The International Organization of Securities Commissions today unveiled an information repository for central clearing requirements for OTC derivatives, which provides regulators and market participants with consolidated information on the clearing requirements of different jurisdictions.
By providing this information, IOSCO seeks to assist authorities in their rule making and help participants comply with the relevant regulations in the OTC derivatives market. The repository sets out central clearing requirements on a product-by-product level, and any exemptions from them. The information in the repository will be updated quarterly.
Established in February 2014, the repository has been available until now only to IOSCO members. IOSCO has since gained sufficient experience, and gathered enough information on central clearing requirements, to open the repository to the public.
The information in the repository is for reference only. Interested parties should refer to the original version of the relevant laws and regulations.
In February 2012, IOSCO released the report on Requirements for Mandatory Clearing in response to the G20 commitment to ensure that all standardized OTC derivatives contracts were cleared through central counterparties by end-2012. The report recommended that authorities communicate with one another regarding the implementation of mandatory clearing within their own jurisdictions, and encouraged IOSCO to explore the establishment of a central information repository to consolidate that information.
IOSCO welcomes suggestions from the public on how to improve the information repository and on other areas that should be covered. Interested parties should write to email@example.com.
NOTES TO THE EDITORS
1. IOSCO is the leading international policy forum for securities regulators and is recognized as the global standard setter for securities regulation. The organization’s membership regulates more than 95% of the world’s securities markets in more than 115 jurisdictions and it continues to expand.

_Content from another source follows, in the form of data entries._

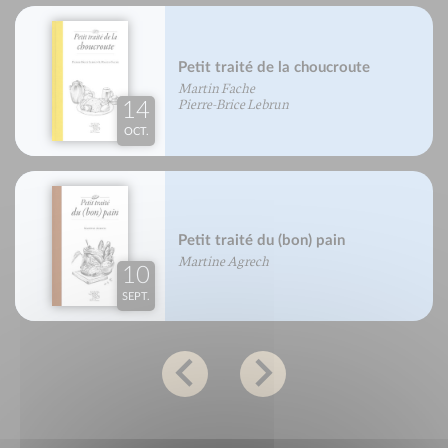
Petit traité de la choucroute
Martin Fache
Pierre-Brice Lebrun
14
OCT.
Petit traité du (bon) pain
Martine Agrech
10
SEPT.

2. The IOSCO Board is the governing and standard-setting body of the International Organization of Securities Commissions (IOSCO), and is made up of 32 securities regulators Mr Greg Medcraft, chairman of the Australian Securities and Investments Commission, is the chair of the IOSCO Board. The members of the IOSCO Board are the securities regulatory authorities of Argentina, Australia, Belgium, Brazil, China, France, Germany, Hong Kong, India, Italy, Japan, Korea, Malaysia, Mexico, Morocco, the Netherlands, Nigeria, Ontario, Pakistan, Peru, Portugal, Quebec, Romania, Saudi Arabia, Singapore, South Africa, Spain, Switzerland, Trinidad and Tobago, United Kingdom and the United States.
3. The Growth and Emerging Markets Committee is the largest Committee within IOSCO, representing 75 per cent of the IOSCO membership. Mr. Ranjit Ajit Singh, Chairman, Securities Commission, Malaysia, and Vice Chair of the IOSCO Board, is the Chair of the GEM. The Committee endeavors to promote the development and greater efficiency of emerging securities and futures markets by establishing principles and minimum standards, providing training programs and technical assistance for members and facilitating the exchange of information and transfer of technology and expertise.
4. IOSCO aims through its permanent structures:
• to cooperate in developing, implementing and promoting adherence to internationally recognized and consistent standards of regulation, oversight and enforcement in order to protect investors, maintain fair, efficient and transparent markets, and seek to address systemic risks;
• to enhance investor protection and promote investor confidence in the integrity of securities markets, through strengthened information exchange and cooperation in enforcement against misconduct and in supervision of markets and market intermediaries; and
• to exchange information at both global and regional levels on their respective experiences in order to assist the development of markets, strengthen market infrastructure and implement appropriate regulation.